- _Task objective_
Look through the entries below and show every line containing the word "options".

- _Bounding box prediction data_
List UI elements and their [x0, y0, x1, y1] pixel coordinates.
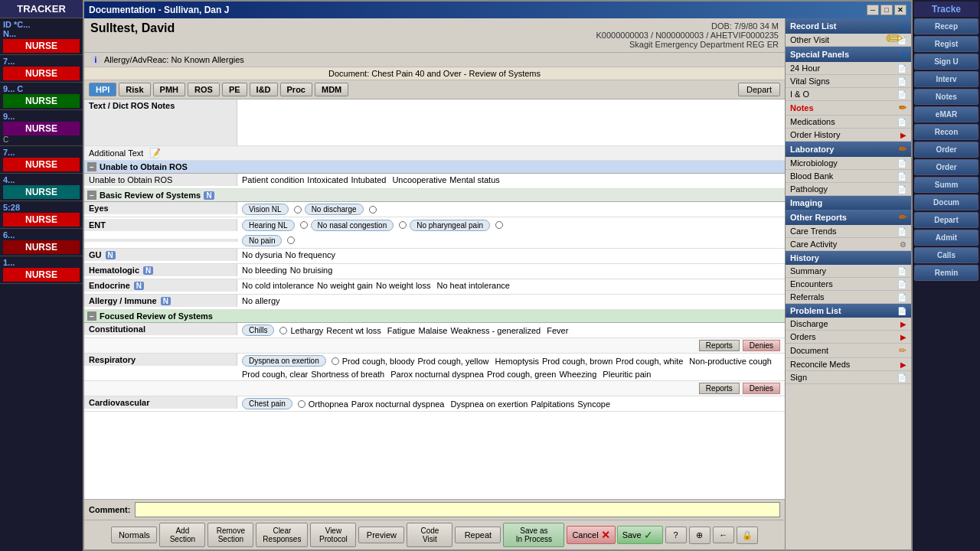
nurse-label-1[interactable]: NURSE [3, 39, 80, 53]
view-protocol-button[interactable]: View Protocol [310, 523, 356, 547]
nurse-label-4[interactable]: NURSE [3, 122, 80, 135]
info-button[interactable]: ⊕ [689, 527, 710, 544]
cancel-button[interactable]: Cancel ✕ [567, 526, 615, 544]
nurse-label-2[interactable]: NURSE [3, 67, 80, 80]
tab-pe[interactable]: PE [222, 83, 247, 96]
tab-proc[interactable]: Proc [280, 83, 312, 96]
save-as-process-button[interactable]: Save as In Process [503, 523, 564, 547]
vision-nl-radio[interactable] [294, 206, 302, 214]
tab-pmh[interactable]: PMH [153, 83, 185, 96]
vital-signs-item[interactable]: Vital Signs 📄 [786, 75, 911, 88]
remove-section-button[interactable]: Remove Section [207, 523, 253, 547]
rs-btn-signu[interactable]: Sign U [914, 54, 978, 70]
care-trends-item[interactable]: Care Trends 📄 [786, 225, 911, 238]
no-pharyngeal-radio[interactable] [495, 221, 503, 229]
no-pain-btn[interactable]: No pain [242, 235, 282, 246]
normals-button[interactable]: Normals [111, 527, 157, 543]
rs-btn-remin[interactable]: Remin [914, 265, 978, 281]
care-activity-item[interactable]: Care Activity ⚙ [786, 238, 911, 251]
nurse-label-9[interactable]: NURSE [3, 268, 80, 282]
nurse-block-6[interactable]: 4... NURSE [0, 174, 83, 201]
tab-ros[interactable]: ROS [188, 83, 220, 96]
no-nasal-radio[interactable] [399, 221, 407, 229]
unable-toggle[interactable]: − [87, 162, 96, 171]
hearing-nl-btn[interactable]: Hearing NL [242, 220, 295, 231]
24hour-item[interactable]: 24 Hour 📄 [786, 62, 911, 75]
tab-hpi[interactable]: HPI [89, 83, 116, 96]
chest-pain-btn[interactable]: Chest pain [242, 398, 292, 409]
nurse-block-1[interactable]: ID *C... N... NURSE [0, 18, 83, 55]
nurse-label-3[interactable]: NURSE [3, 94, 80, 108]
sign-item[interactable]: Sign 📄 [786, 371, 911, 384]
discharge-item[interactable]: Discharge ▶ [786, 318, 911, 331]
rs-btn-interv[interactable]: Interv [914, 71, 978, 87]
medications-item[interactable]: Medications 📄 [786, 116, 911, 129]
clear-responses-button[interactable]: Clear Responses [256, 523, 308, 547]
other-reports-header[interactable]: Other Reports ✏ [786, 210, 911, 225]
focused-toggle[interactable]: − [87, 311, 96, 321]
document-item[interactable]: Document ✏ [786, 344, 911, 358]
problem-list-header[interactable]: Problem List 📄 [786, 304, 911, 318]
lock-button[interactable]: 🔒 [737, 527, 758, 544]
orders-item[interactable]: Orders ▶ [786, 331, 911, 344]
rs-btn-notes[interactable]: Notes [914, 89, 978, 105]
additional-text-icon[interactable]: 📝 [149, 148, 161, 158]
nurse-block-2[interactable]: 7... NURSE [0, 55, 83, 83]
referrals-item[interactable]: Referrals 📄 [786, 291, 911, 304]
no-nasal-btn[interactable]: No nasal congestion [311, 220, 394, 231]
close-button[interactable]: ✕ [894, 5, 906, 15]
maximize-button[interactable]: □ [880, 5, 893, 15]
chest-pain-radio[interactable] [298, 400, 305, 408]
tab-risk[interactable]: Risk [119, 83, 150, 96]
tab-mdm[interactable]: MDM [315, 83, 348, 96]
laboratory-header[interactable]: Laboratory ✏ [786, 142, 911, 157]
imaging-header[interactable]: Imaging [786, 196, 911, 210]
preview-button[interactable]: Preview [358, 527, 404, 543]
encounters-item[interactable]: Encounters 📄 [786, 278, 911, 291]
hearing-nl-radio[interactable] [300, 221, 308, 229]
chills-radio[interactable] [279, 327, 287, 334]
rs-btn-order1[interactable]: Order [914, 142, 978, 158]
no-discharge-radio[interactable] [369, 206, 377, 214]
io-item[interactable]: I & O 📄 [786, 88, 911, 101]
minimize-button[interactable]: ─ [867, 5, 879, 15]
rs-btn-calls[interactable]: Calls [914, 247, 978, 263]
no-pain-radio[interactable] [287, 236, 295, 244]
nurse-block-3[interactable]: 9... C NURSE [0, 83, 83, 110]
comment-input[interactable] [135, 502, 780, 517]
nurse-block-9[interactable]: 1... NURSE [0, 256, 83, 284]
no-pharyngeal-btn[interactable]: No pharyngeal pain [410, 220, 490, 231]
nurse-label-5[interactable]: NURSE [3, 158, 80, 171]
rs-btn-regist[interactable]: Regist [914, 36, 978, 52]
code-visit-button[interactable]: Code Visit [407, 523, 452, 547]
add-section-button[interactable]: Add Section [159, 523, 205, 547]
respiratory-denies-btn[interactable]: Denies [743, 383, 780, 394]
nurse-label-6[interactable]: NURSE [3, 185, 80, 199]
rs-btn-summ[interactable]: Summ [914, 177, 978, 193]
order-history-item[interactable]: Order History ▶ [786, 129, 911, 142]
vision-nl-btn[interactable]: Vision NL [242, 204, 289, 215]
nurse-block-8[interactable]: 6... NURSE [0, 229, 83, 256]
rs-btn-recon[interactable]: Recon [914, 124, 978, 140]
rs-btn-depart[interactable]: Depart [914, 212, 978, 228]
text-dict-content[interactable] [237, 99, 785, 145]
nurse-block-7[interactable]: 5:28 NURSE [0, 201, 83, 229]
summary-item[interactable]: Summary 📄 [786, 265, 911, 278]
save-button[interactable]: Save ✓ [617, 526, 663, 544]
blood-bank-item[interactable]: Blood Bank 📄 [786, 170, 911, 183]
rs-btn-recep[interactable]: Recep [914, 18, 978, 34]
help-button[interactable]: ? [665, 527, 687, 543]
pathology-item[interactable]: Pathology 📄 [786, 183, 911, 196]
basic-toggle[interactable]: − [87, 191, 96, 200]
rs-btn-docum[interactable]: Docum [914, 194, 978, 210]
dyspnea-btn[interactable]: Dyspnea on exertion [242, 355, 326, 367]
rs-btn-emar[interactable]: eMAR [914, 106, 978, 122]
repeat-button[interactable]: Repeat [455, 527, 501, 543]
nurse-block-4[interactable]: 9... NURSE C [0, 110, 83, 146]
microbiology-item[interactable]: Microbiology 📄 [786, 157, 911, 170]
rs-btn-admit[interactable]: Admit [914, 230, 978, 246]
constitutional-reports-btn[interactable]: Reports [699, 340, 740, 351]
tab-iand[interactable]: I&D [250, 83, 278, 96]
nurse-label-7[interactable]: NURSE [3, 213, 80, 227]
notes-item[interactable]: Notes ✏ [786, 101, 911, 116]
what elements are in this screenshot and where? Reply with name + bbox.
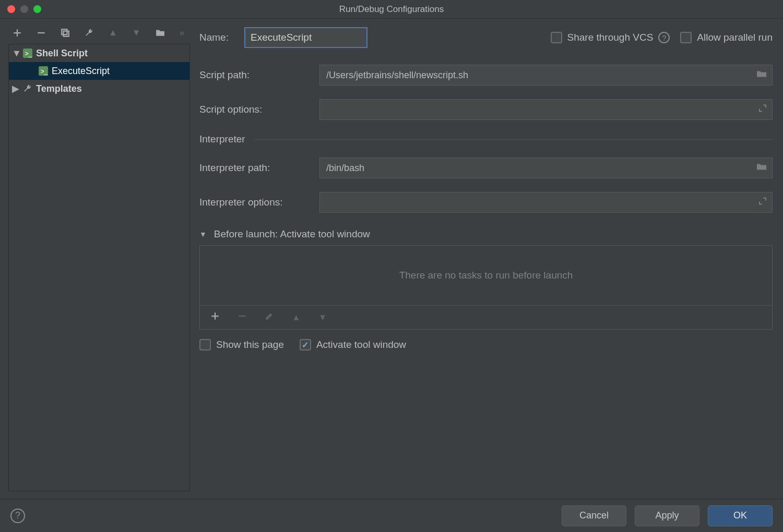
window-controls xyxy=(0,5,41,13)
name-row: Name: Share through VCS ? Allow parallel… xyxy=(199,27,773,48)
chevron-down-icon[interactable]: ▼ xyxy=(12,48,19,59)
share-vcs-group[interactable]: Share through VCS ? xyxy=(551,32,670,43)
ok-button[interactable]: OK xyxy=(708,505,773,526)
config-tree[interactable]: ▼ >_ Shell Script >_ ExecuteScript ▶ Tem… xyxy=(8,44,190,491)
edit-icon xyxy=(265,311,274,323)
titlebar: Run/Debug Configurations xyxy=(0,0,783,19)
divider xyxy=(255,139,773,140)
interpreter-path-field[interactable]: /bin/bash xyxy=(319,158,773,178)
svg-rect-1 xyxy=(62,29,67,34)
browse-icon[interactable] xyxy=(756,163,767,174)
help-button[interactable]: ? xyxy=(10,509,25,523)
interpreter-options-row: Interpreter options: xyxy=(199,192,773,213)
expand-icon[interactable] xyxy=(758,197,767,208)
activate-tool-window-label: Activate tool window xyxy=(316,339,406,350)
script-path-value: /Users/jetbrains/shell/newscript.sh xyxy=(326,70,468,81)
close-window-icon[interactable] xyxy=(7,5,15,13)
cancel-button[interactable]: Cancel xyxy=(562,505,626,526)
add-icon[interactable] xyxy=(13,28,22,38)
share-vcs-label: Share through VCS xyxy=(567,32,654,43)
wrench-icon[interactable] xyxy=(85,28,94,38)
before-launch-title: Before launch: Activate tool window xyxy=(214,228,370,240)
svg-rect-0 xyxy=(38,32,45,33)
tree-node-label: Shell Script xyxy=(36,48,88,59)
svg-rect-7 xyxy=(239,316,246,317)
script-options-label: Script options: xyxy=(199,104,319,115)
script-options-row: Script options: xyxy=(199,99,773,120)
terminal-icon: >_ xyxy=(38,66,49,76)
move-down-icon: ▼ xyxy=(318,312,327,323)
move-up-icon: ▲ xyxy=(109,28,117,38)
activate-tool-window-checkbox[interactable] xyxy=(300,339,311,350)
folder-icon[interactable] xyxy=(156,28,165,38)
allow-parallel-label: Allow parallel run xyxy=(697,32,773,43)
interpreter-path-row: Interpreter path: /bin/bash xyxy=(199,158,773,178)
sidebar-toolbar: ▲ ▼ » xyxy=(8,26,190,44)
before-launch-tasklist[interactable]: There are no tasks to run before launch xyxy=(199,245,773,306)
interpreter-options-label: Interpreter options: xyxy=(199,197,319,208)
dialog-footer: ? Cancel Apply OK xyxy=(0,499,783,532)
expand-icon[interactable] xyxy=(758,104,767,115)
tree-node-label: Templates xyxy=(36,83,82,94)
copy-icon[interactable] xyxy=(61,28,70,38)
minimize-window-icon xyxy=(20,5,28,13)
apply-button[interactable]: Apply xyxy=(635,505,699,526)
tree-node-templates[interactable]: ▶ Templates xyxy=(9,80,189,98)
before-launch-header[interactable]: ▼ Before launch: Activate tool window xyxy=(199,228,773,240)
remove-icon xyxy=(238,311,247,323)
name-input-wrap[interactable] xyxy=(244,27,367,48)
interpreter-options-field[interactable] xyxy=(319,192,773,213)
sidebar: ▲ ▼ » ▼ >_ Shell Script >_ ExecuteScript xyxy=(8,26,190,491)
terminal-icon: >_ xyxy=(22,48,33,58)
move-up-icon: ▲ xyxy=(292,312,301,323)
move-down-icon: ▼ xyxy=(132,28,141,38)
script-path-field[interactable]: /Users/jetbrains/shell/newscript.sh xyxy=(319,65,773,86)
remove-icon[interactable] xyxy=(37,28,46,38)
activate-tool-window-group[interactable]: Activate tool window xyxy=(300,339,406,350)
name-input[interactable] xyxy=(251,32,361,43)
tree-node-shell-script[interactable]: ▼ >_ Shell Script xyxy=(9,44,189,62)
browse-icon[interactable] xyxy=(756,70,767,81)
window-title: Run/Debug Configurations xyxy=(0,4,783,15)
content-area: ▲ ▼ » ▼ >_ Shell Script >_ ExecuteScript xyxy=(0,19,783,499)
maximize-window-icon[interactable] xyxy=(33,5,41,13)
show-this-page-label: Show this page xyxy=(216,339,284,350)
svg-text:>_: >_ xyxy=(25,50,32,57)
interpreter-section-header: Interpreter xyxy=(199,134,773,145)
script-path-label: Script path: xyxy=(199,69,319,81)
interpreter-path-value: /bin/bash xyxy=(326,163,364,174)
chevron-down-icon[interactable]: ▼ xyxy=(199,230,207,238)
script-path-row: Script path: /Users/jetbrains/shell/news… xyxy=(199,65,773,86)
help-icon[interactable]: ? xyxy=(658,32,670,43)
allow-parallel-group[interactable]: Allow parallel run xyxy=(680,32,773,43)
interpreter-path-label: Interpreter path: xyxy=(199,162,319,174)
tree-node-label: ExecuteScript xyxy=(52,66,110,77)
svg-text:>_: >_ xyxy=(40,68,48,75)
more-icon[interactable]: » xyxy=(180,28,185,38)
share-vcs-checkbox[interactable] xyxy=(551,32,562,43)
show-this-page-group[interactable]: Show this page xyxy=(199,339,284,350)
script-options-field[interactable] xyxy=(319,99,773,120)
config-form: Name: Share through VCS ? Allow parallel… xyxy=(199,26,775,491)
before-launch-checks: Show this page Activate tool window xyxy=(199,339,773,350)
interpreter-section-label: Interpreter xyxy=(199,134,245,145)
wrench-icon xyxy=(22,83,33,94)
before-launch-toolbar: ▲ ▼ xyxy=(199,306,773,330)
before-launch-section: ▼ Before launch: Activate tool window Th… xyxy=(199,228,773,350)
show-this-page-checkbox[interactable] xyxy=(199,339,211,350)
name-label: Name: xyxy=(199,32,244,43)
svg-rect-2 xyxy=(64,31,69,37)
tree-node-executescript[interactable]: >_ ExecuteScript xyxy=(9,62,189,80)
allow-parallel-checkbox[interactable] xyxy=(680,32,692,43)
chevron-right-icon[interactable]: ▶ xyxy=(12,83,19,94)
before-launch-empty-text: There are no tasks to run before launch xyxy=(399,270,573,281)
add-icon[interactable] xyxy=(210,311,220,323)
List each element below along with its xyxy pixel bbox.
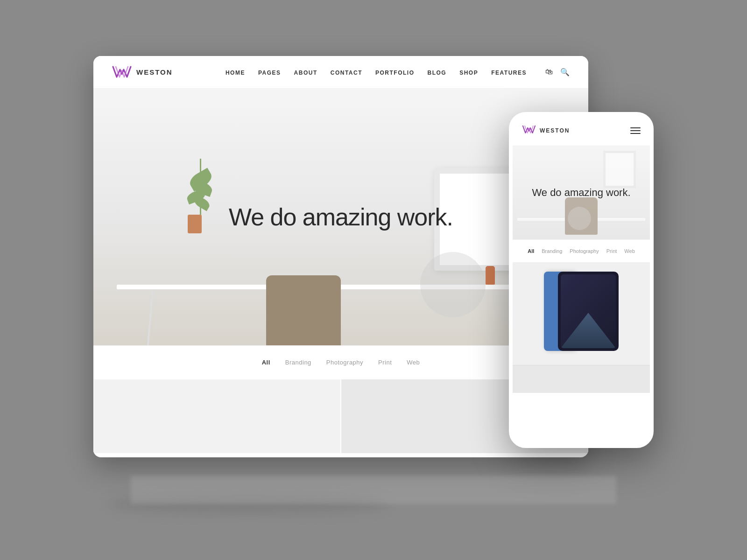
search-icon[interactable]: 🔍 xyxy=(560,68,570,77)
filter-all[interactable]: All xyxy=(262,359,270,366)
plant xyxy=(187,173,215,233)
ipad-device xyxy=(558,272,619,351)
nav-blog[interactable]: BLOG xyxy=(428,70,447,76)
chair-back xyxy=(266,275,341,345)
mobile-logo-text: WESTON xyxy=(540,127,570,134)
nav-home[interactable]: HOME xyxy=(226,70,245,76)
mobile-filter-photography[interactable]: Photography xyxy=(570,248,599,254)
filter-print[interactable]: Print xyxy=(378,359,392,366)
mobile-frame xyxy=(603,151,636,188)
vase xyxy=(486,266,495,285)
desktop-nav-links: HOME PAGES ABOUT CONTACT PORTFOLIO BLOG … xyxy=(226,68,527,77)
mobile-hero-heading: We do amazing work. xyxy=(532,187,630,199)
bg-bottom-bar xyxy=(131,476,616,504)
hamburger-line-2 xyxy=(630,130,641,131)
desktop-nav: WESTON HOME PAGES ABOUT CONTACT PORTFOLI… xyxy=(93,56,588,89)
nav-icons: 🛍 🔍 xyxy=(545,68,570,77)
mobile-filter-bar: All Branding Photography Print Web xyxy=(513,239,650,262)
filter-web[interactable]: Web xyxy=(407,359,420,366)
cart-icon[interactable]: 🛍 xyxy=(545,68,553,77)
nav-about[interactable]: ABOUT xyxy=(294,70,317,76)
hamburger-line-3 xyxy=(630,133,641,134)
ipad-mountain-scene xyxy=(561,304,616,348)
mobile-portfolio xyxy=(513,262,650,365)
hamburger-line-1 xyxy=(630,127,641,128)
mobile-filter-print[interactable]: Print xyxy=(606,248,617,254)
hero-text: We do amazing work. xyxy=(229,203,453,231)
scene: WESTON HOME PAGES ABOUT CONTACT PORTFOLI… xyxy=(93,56,654,504)
nav-portfolio[interactable]: PORTFOLIO xyxy=(375,70,415,76)
desktop-logo[interactable]: WESTON xyxy=(112,65,173,80)
mobile-filter-web[interactable]: Web xyxy=(624,248,634,254)
nav-shop[interactable]: SHOP xyxy=(459,70,478,76)
nav-features[interactable]: FEATURES xyxy=(491,70,527,76)
filter-photography[interactable]: Photography xyxy=(326,359,363,366)
ipad-screen xyxy=(561,274,616,348)
mobile-portfolio-bottom xyxy=(513,365,650,393)
hero-circle-decoration xyxy=(420,252,486,317)
hamburger-menu[interactable] xyxy=(630,127,641,134)
hero-heading: We do amazing work. xyxy=(229,203,453,231)
mobile-nav: WESTON xyxy=(513,116,650,146)
filter-branding[interactable]: Branding xyxy=(285,359,311,366)
logo-icon xyxy=(112,65,132,80)
ipad-container xyxy=(544,272,619,356)
mobile-filter-branding[interactable]: Branding xyxy=(542,248,562,254)
portfolio-cell-1[interactable] xyxy=(93,379,341,454)
mobile-hero: We do amazing work. xyxy=(513,146,650,239)
nav-contact[interactable]: CONTACT xyxy=(331,70,362,76)
mobile-logo-icon xyxy=(522,125,536,137)
desktop-logo-text: WESTON xyxy=(136,68,173,76)
mobile-mockup: WESTON We do amazing work. All Brand xyxy=(509,112,654,448)
table-leg-left xyxy=(147,289,154,345)
mobile-logo[interactable]: WESTON xyxy=(522,125,570,137)
chair xyxy=(303,261,378,345)
mobile-filter-all[interactable]: All xyxy=(528,248,534,254)
nav-pages[interactable]: PAGES xyxy=(258,70,281,76)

- _Result of this task_
interpreter-options-row: Interpreter options: xyxy=(199,192,773,213)
script-options-label: Script options: xyxy=(199,104,319,115)
script-options-row: Script options: xyxy=(199,99,773,120)
interpreter-options-label: Interpreter options: xyxy=(199,197,319,208)
interpreter-options-field[interactable] xyxy=(319,192,773,213)
script-options-field[interactable] xyxy=(319,99,773,120)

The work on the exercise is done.